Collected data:
..............................

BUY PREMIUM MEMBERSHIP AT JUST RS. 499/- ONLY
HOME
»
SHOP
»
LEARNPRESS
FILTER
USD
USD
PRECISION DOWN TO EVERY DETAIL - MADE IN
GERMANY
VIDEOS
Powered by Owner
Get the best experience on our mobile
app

..............................

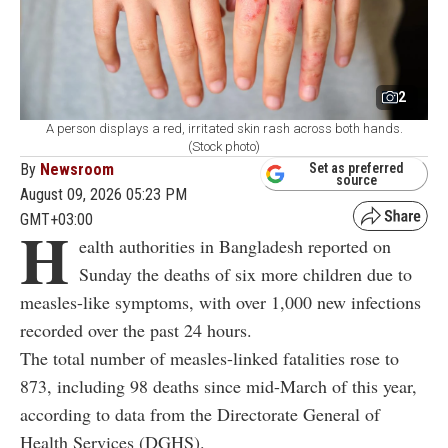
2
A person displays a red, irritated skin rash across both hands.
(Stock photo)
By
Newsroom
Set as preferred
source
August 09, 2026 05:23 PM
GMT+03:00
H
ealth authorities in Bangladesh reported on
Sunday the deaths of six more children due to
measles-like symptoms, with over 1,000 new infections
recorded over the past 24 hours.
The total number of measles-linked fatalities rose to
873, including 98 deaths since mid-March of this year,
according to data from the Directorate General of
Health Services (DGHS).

..............................

*TASK INSTRUCTIONS:* Where a line in the records above contains the string "measles", copy that line.

*RESPONSE BELOW:*
measles-like symptoms, with over 1,000 new infections
The total number of measles-linked fatalities rose to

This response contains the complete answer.